- Developer: Virtual Toys
- Publisher: Virtual Toys
- Platforms: Wii, Nintendo DSi, PlayStation Portable
- Release: Wii PAL: September 11, 2009; NA: September 14, 2009; DSi NA: February 15, 2010; PAL: April 2, 2010; PlayStation Portable NA: February 11, 2010; PAL: February 4, 2010;
- Genre: Shoot 'em up
- Modes: Single-player, multiplayer

= Spaceball Revolution =

2009 video game

Spaceball Revolution is a game published and developed by Spanish studio Virtual Toys, that was released on WiiWare in the PAL regions on September 11, 2009, and in North America on September 14, 2009. The DSiWare version was released in North America on February 15, 2010, and the PAL region on April 2, 2010. The PlayStation Network version for the PlayStation Portable was released on February 4, 2010, in Europe and on February 11, 2010, in North America.

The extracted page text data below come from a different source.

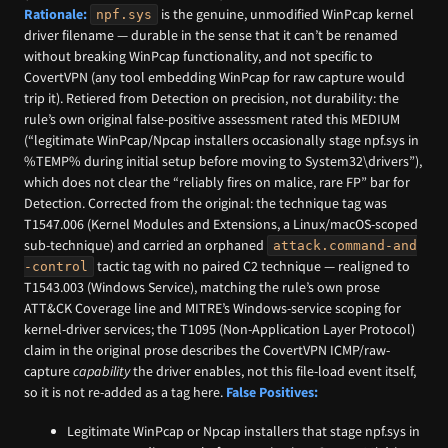
Rationale:
is the genuine, unmodified WinPcap kernel
npf.sys
driver filename — durable in the sense that it can’t be renamed
without breaking WinPcap functionality, and not specific to
CovertVPN (any tool embedding WinPcap for raw capture would
trip it). Retiered from Detection on precision, not durability: the
rule’s own original false-positive assessment rated this MEDIUM
(“legitimate WinPcap/Npcap installers occasionally stage npf.sys in
%TEMP% during initial setup before moving to System32\drivers”),
which does not clear the “reliably fires on malice, rare FP” bar for
Detection. Corrected from the original: the technique tag was
T1547.006 (Kernel Modules and Extensions, a Linux/macOS-scoped
sub-technique) and carried an orphaned
attack.command-and
tactic tag with no paired C2 technique — realigned to
-control
T1543.003 (Windows Service), matching the rule’s own prose
ATT&CK Coverage line and MITRE’s Windows-service scoping for
kernel-driver services; the T1095 (Non-Application Layer Protocol)
claim in the original prose describes the CovertVPN ICMP/raw-
capture
capability
the driver enables, not this file-load event itself,
so it is not re-added as a tag here.
False Positives:
Legitimate WinPcap or Npcap installers that stage npf.sys in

The object of the game is to match a pattern displayed at the corner of the game screen from a grid of squares where blasting squares can turn it white or turned off. There is a time limit involved and obstacles that will make it challenging over the course of 15 different levels. There is also head-to-head multiplayer battle as well. Some extra levels will have an additional Wii Points fee to acquire via download.

==Reception==
Wiiloveit.com thought the game was a "really strong contender in the pool of puzzle games on the WiiWare service", praising the "impressive visuals, a robust selection of modes and challenging gameplay".